Обратная связь
|
Не став ждать ответа, он щелкнул по кнопке включения радио, и через мгновение Изобель вздрогнула от сорвавшегося голоса Бинг Кросби, поющих что-то о белом Рождестве. Повернув с узкой дороги, они влились в плотный транспортный поток. Слева шуршали ряды деревьев, заросли дикой омелы размахивали и цеплялись друг об друга своими тонкими ветвями, словно спутанные узлы окаменевших волос.

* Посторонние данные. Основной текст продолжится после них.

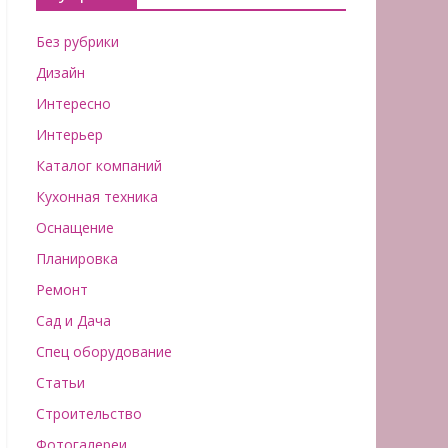
Без рубрики
Дизайн
Интересно
Интерьер
Каталог компаний
Кухонная техника
Оснащение
Планировка
Ремонт
Сад и Дача
Спец оборудование
Статьи
Строительство
Фотогалереи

Несмотря на попытки отца завести разговор, мысли Изобель оставались потерянными в мире, существовавшем между настоящим и вечностью. Мире, который все еще удерживал его. Короткие вспышки лица Ворена в течение всего дня были единственным, на чем она могла сосредоточиться.
Сам сон по-прежнему ощущался несвязно в голове, чувствовался даже более далеким, чем детские воспоминания. Близость Ворена – единственное, что она четко помнила. Она просто не могла вспомнить, где они были или что он сказал. День тянулся, и она спрашивала себя, может быть, ее подсознание повторяло сны, делая все возможное, чтобы она могла представлять единственную вещь - единственного человека – и это было слишком больно, чтобы ни значило.
- Если это будет продолжаться, - сказал отец, включая поворотник, - мы могли бы просто получить одно из них.
Изобель вздрогнула от своих мыслей.
- Одно из чего?
- Белое Рождество, Из, - сказал он, не глядя на нее. – Кстати, о чем ты так усердно думаешь? Тебя что-то беспокоит?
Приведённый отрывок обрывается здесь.